Crystal structure of homodimeric r132h mutant of human cytosolic NADP(+)-dependent isocitrate dehydrogenase in complex with NADP and isocitrate

Structure:

Isocitrate dehydrogenase [nadp] cytoplasmic. Chain: a, b. Synonym: idh, cytosolic NADP-isocitrate dehydrogenase, oxalosuccinate decarboxylase, NADP(+)-specific icdh, idp. Engineered: yes. Mutation: yes

Source:

Homo sapiens. Human. Organism_taxid: 9606. Gene: idh1, picd. Expressed in: escherichia coli. Expression_system_taxid: 562.

Resolution:

2.80Å R-factor: 0.227 R-free: 0.269

Authors:

B.Yang,Y.Peng,J.Ding

Key ref:

B.Yang et al. (2010). Molecular mechanisms of "off-on switch" of activities of human IDH1 by tumor-associated mutation R132H. Cell Res, 20, 1188-1200. PubMed id: 20975740

Date:

24-Mar-10 Release date: 10-Nov-10

Protein chains

O75874  (IDHC_HUMAN) -  Isocitrate dehydrogenase [NADP] cytoplasmic from Homo sapiens

Seq: 414 a.a.

Struc: 397 a.a.*

* PDB and UniProt seqs differ at 1 residue position (black cross)

Enzyme reactions

• Enzyme class: E.C.1.1.1.42 - isocitrate dehydrogenase (NADP(+)).
• Pathway: Citric acid cycle
• Reaction: D-threo-isocitrate + NADP⁺ = 2-oxoglutarate + CO2 + NADPH

D-threo-isocitrate + NADP(+) (Bound ligand (Het Group name = NAP) corresponds exactly) = 2-oxoglutarate (Bound ligand (Het Group name = ICT) matches with 76.92% similarity) + CO2 + NADPH

• Cofactor: Mn(2+) or Mg(2+)

Molecule diagrams generated from .mol files obtained from the KEGG ftp site

reference

Cell Res 20:1188-1200 (2010)

PubMed id: 20975740

Molecular mechanisms of "off-on switch" of activities of human IDH1 by tumor-associated mutation R132H.

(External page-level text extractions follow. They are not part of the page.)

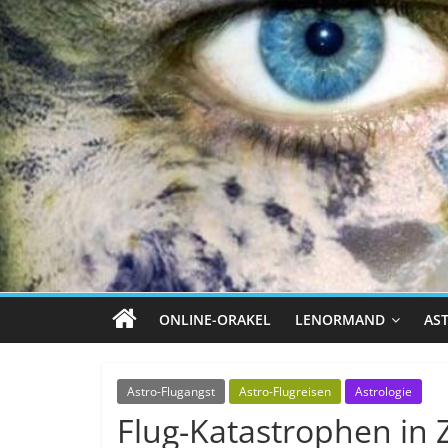
ONLINE-ORAKEL
LENORMAND
AS
Astro-Flugangst
Astro-Flugreisen
Astrologie
Flug-Katastrophen in 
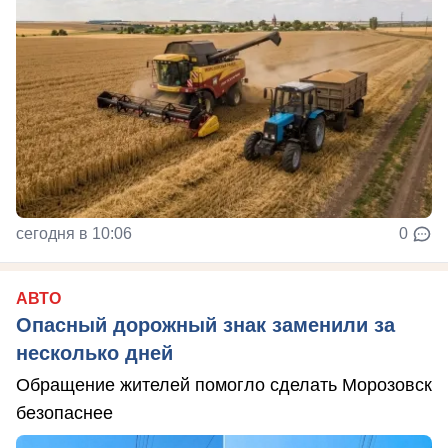
сегодня в 10:06
0
АВТО
Опасный дорожный знак заменили за
несколько дней
Обращение жителей помогло сделать Морозовск
безопаснее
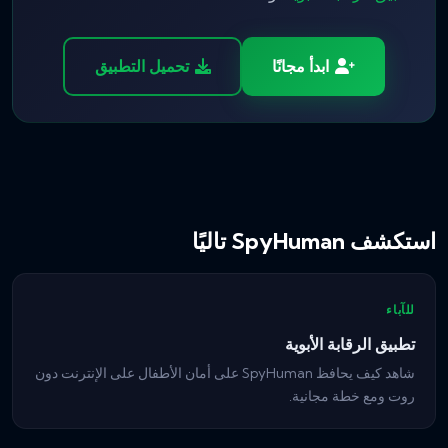
ابدأ مجانًا
تحميل التطبيق
استكشف SpyHuman تاليًا
للآباء
تطبيق الرقابة الأبوية
شاهد كيف يحافظ SpyHuman على أمان الأطفال على الإنترنت دون
روت ومع خطة مجانية.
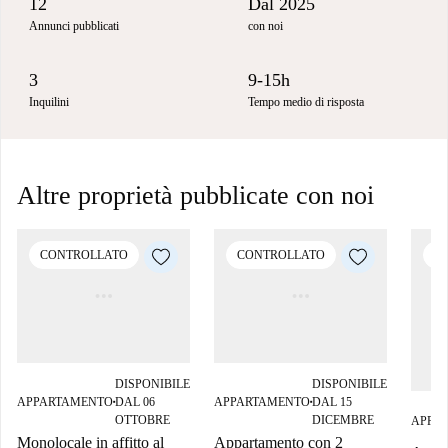
12
Dal 2025
Annunci pubblicati
con noi
3
9-15h
Inquilini
Tempo medio di risposta
Altre proprietà pubblicate con noi
CONTROLLATO
CONTROLLATO
C
DISPONIBILE
DISPONIBILE
APPARTAMENTO
DAL 06
APPARTAMENTO
DAL 15
■
■
OTTOBRE
DICEMBRE
APPA
Monolocale in affitto al
Appartamento con 2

B.Yang, C.Zhong, Y.Peng, Z.Lai, J.Ding.

ABSTRACT

Human cytosolic NADP-IDH (IDH1) has recently been found to be involved in tumorigenesis. Notably, the tumor-derived IDH1 mutations identified so far mainly occur at Arg132, and mutation R132H is the most prevalent one. This mutation impairs the oxidative IDH activity of the enzyme, but renders a new reduction function of converting α-ketoglutarate (αKG) to 2-hydroxyglutarate. Here, we report the structures of the R132H mutant IDH1 with and without isocitrate (ICT) bound. The structural data together with mutagenesis and biochemical data reveal a previously undefined initial ICT-binding state and demonstrate that IDH activity requires a conformational change to a closed pre-transition state. Arg132 plays multiple functional roles in the catalytic reaction; in particular, the R132H mutation hinders the conformational changes from the initial ICT-binding state to the pre-transition state, leading to the impairment of the IDH activity. Our results describe for the first time that there is an intermediate conformation that corresponds to an initial ICT-binding state and that the R132H mutation can trap the enzyme in this conformation, therefore shedding light on the molecular mechanism of the "off switch" of the potentially tumor-suppressive IDH activity. Furthermore, we proved the necessity of Tyr139 for the gained αKG reduction activity and propose that Tyr139 may play a vital role by compensating the increased negative charge on the C2 atom of αKG during the transfer of a hydride anion from NADPH to αKG, which provides new insights into the mechanism of the "on switch" of the hypothetically oncogenic reduction activity of IDH1 by this mutation.